When in Florence, you don’t have to look hard to find tributes to Dante Alighieri, Italy’s most famous medieval poet. A small museum, built inside the house believed to have once belonged to the poet, goes beyond merely touching upon his famous work and tells the story of the political circumstances that shaped both Dante and his beloved city.
Dante famously fought in the Battle of Campaldino, during which the Guelphs of Florence squared off against the Ghibellines of Arezzo. It was a historic battle, which saw Tuscany fall under the hands of the Pope-supporting Guelphs.
Dante’s House Museum (Museo Casa di Dante) in Florence, his home city, tells the story of this pivotal battle. Life-sized replicas of various Italian soldiers, including a traditional soldier, a shield-bearer, and a crossbowman, stand within the room.
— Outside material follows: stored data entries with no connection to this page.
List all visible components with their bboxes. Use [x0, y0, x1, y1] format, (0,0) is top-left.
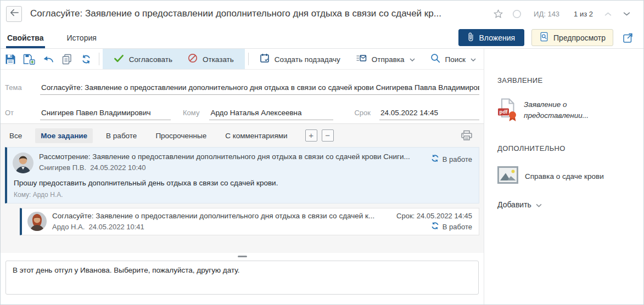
next-record-chevron-down-icon[interactable]	[617, 5, 636, 22]
collapse-all-button[interactable]: −	[322, 129, 334, 142]
search-icon	[430, 53, 440, 65]
preview-button[interactable]: Предпросмотр	[531, 29, 613, 46]
approve-button[interactable]: Согласовать	[106, 49, 180, 69]
status-circle-icon	[507, 5, 526, 22]
avatar	[13, 152, 33, 173]
task-card-window: Согласуйте: Заявление о предоставлении д…	[0, 0, 644, 305]
record-id: ИД: 143	[534, 10, 559, 18]
filter-in-progress[interactable]: В работе	[100, 128, 142, 143]
preview-document-icon	[539, 32, 549, 43]
save-icon[interactable]	[2, 49, 20, 69]
page-title: Согласуйте: Заявление о предоставлении д…	[30, 8, 441, 19]
print-icon[interactable]	[461, 130, 473, 141]
filter-my-task[interactable]: Мое задание	[35, 128, 93, 143]
comment-panel: В этот день отгул у Иванова. Выберите, п…	[1, 253, 484, 304]
additional-section-header: ДОПОЛНИТЕЛЬНО	[497, 144, 634, 152]
filter-with-comments[interactable]: С комментариями	[220, 128, 293, 143]
task-deadline: Срок: 24.05.2022 14:45	[396, 212, 472, 220]
image-document-icon	[497, 166, 518, 186]
create-subtask-button[interactable]: Создать подзадачу	[252, 49, 348, 69]
task-author: Снигирев П.В.	[39, 163, 86, 172]
toolbar: Согласовать Отказать Создать подзадачу	[1, 49, 484, 70]
deadline-label: Срок	[354, 109, 371, 120]
status-text: В работе	[443, 223, 472, 231]
pdf-document-icon: pdf	[497, 98, 517, 125]
subject-field[interactable]: Согласуйте: Заявление о предоставлении д…	[40, 83, 479, 95]
attachment-application-doc[interactable]: pdf Заявление о предоставлении...	[497, 98, 634, 125]
tab-history[interactable]: История	[66, 27, 98, 48]
task-date: 24.05.2022 10:41	[89, 223, 144, 231]
task-date: 24.05.2022 10:40	[90, 163, 145, 172]
star-favorite-icon[interactable]	[489, 5, 507, 22]
to-label: Кому	[183, 109, 199, 120]
chevron-down-icon	[471, 55, 476, 63]
send-menu-button[interactable]: Отправка	[348, 49, 423, 69]
task-author: Ардо Н.А.	[52, 223, 85, 231]
pager-counter: 1 из 2	[574, 10, 593, 18]
tab-properties[interactable]: Свойства	[6, 27, 45, 48]
application-section-header: ЗАЯВЛЕНИЕ	[497, 76, 634, 84]
send-envelope-icon	[356, 54, 367, 64]
attachment-label: Справка о сдаче крови	[525, 171, 613, 182]
expand-all-button[interactable]: +	[305, 129, 317, 142]
reject-button[interactable]: Отказать	[180, 49, 242, 69]
splitter-handle[interactable]	[238, 256, 247, 257]
in-progress-sync-icon	[431, 154, 439, 164]
task-addressee: Кому: Ардо Н.А.	[14, 191, 472, 199]
filter-all[interactable]: Все	[5, 128, 27, 143]
main-panel: Согласовать Отказать Создать подзадачу	[1, 49, 484, 304]
attachments-button[interactable]: Вложения	[458, 29, 524, 46]
task-form: Тема Согласуйте: Заявление о предоставле…	[1, 70, 484, 123]
status-badge: В работе	[396, 222, 472, 231]
filter-overdue[interactable]: Просроченные	[150, 128, 212, 143]
task-list-panel: Все Мое задание В работе Просроченные С …	[1, 123, 484, 253]
back-arrow-icon	[10, 9, 19, 19]
attachment-label: Заявление о предоставлении...	[524, 99, 612, 121]
status-text: В работе	[443, 155, 472, 163]
undo-icon[interactable]	[38, 49, 58, 69]
chevron-down-icon	[410, 55, 415, 63]
paperclip-icon	[468, 32, 474, 43]
toolbar-separator	[248, 53, 249, 65]
task-item-child[interactable]: Согласуйте: Заявление о предоставлении д…	[20, 208, 479, 235]
svg-text:pdf: pdf	[500, 109, 508, 115]
prohibit-icon	[188, 53, 198, 65]
add-attachment-button[interactable]: Добавить	[497, 200, 542, 209]
from-field[interactable]: Снигирев Павел Владимирович	[40, 109, 171, 120]
tab-bar: Свойства История Вложения Предпросмотр	[1, 27, 643, 49]
task-item-current[interactable]: Рассмотрение: Заявление о предоставлении…	[5, 147, 479, 204]
copy-icon[interactable]	[58, 49, 77, 69]
decision-actions-group: Согласовать Отказать	[103, 49, 245, 69]
subtask-calendar-icon	[260, 53, 270, 65]
task-title: Рассмотрение: Заявление о предоставлении…	[39, 152, 424, 161]
attachment-additional-doc[interactable]: Справка о сдаче крови	[497, 166, 634, 186]
status-badge: В работе	[431, 154, 472, 164]
task-body-text: Прошу предоставить дополнительный день о…	[14, 179, 472, 187]
comment-input[interactable]: В этот день отгул у Иванова. Выберите, п…	[5, 261, 479, 295]
header-bar: Согласуйте: Заявление о предоставлении д…	[1, 1, 643, 27]
save-and-add-icon[interactable]	[20, 49, 39, 69]
chevron-down-icon	[536, 200, 542, 209]
from-label: От	[5, 109, 28, 120]
subject-label: Тема	[5, 83, 28, 95]
check-icon	[114, 54, 124, 64]
toolbar-separator	[99, 53, 99, 65]
search-menu-button[interactable]: Поиск	[423, 49, 484, 69]
open-in-window-icon[interactable]	[620, 30, 636, 46]
task-filters: Все Мое задание В работе Просроченные С …	[5, 124, 479, 147]
attachments-sidebar: ЗАЯВЛЕНИЕ pdf Заявление о предоставлении…	[484, 49, 643, 304]
avatar	[27, 212, 47, 231]
back-button[interactable]	[6, 6, 22, 22]
refresh-icon[interactable]	[76, 49, 96, 69]
deadline-field[interactable]: 24.05.2022 14:45	[379, 109, 479, 120]
prev-record-chevron-up-icon[interactable]	[598, 5, 617, 22]
in-progress-sync-icon	[431, 222, 439, 231]
task-title: Согласуйте: Заявление о предоставлении д…	[52, 212, 390, 220]
to-field[interactable]: Ардо Наталья Алексеевна	[209, 109, 333, 120]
Weapons from the 13th to 15th centuries fill a glass showcase. One rusted dagger is of particular interest. According to the museum, it was used by a soldier during the Battle of Campaldino—perhaps, even, by Dante himself (hence it being labeled “Dante’s Dagger”).
In addition to rehashing the events of the battle, the museum tells other stories of Dante’s birthplace. It tells the tale of Florence as the poet lived it, with exhibits dedicated to the politics, powerful people, and economy that shaped its history.
Know Before You Go
The museum is located a few blocks from the Duomo, near Palazzo Vecchio.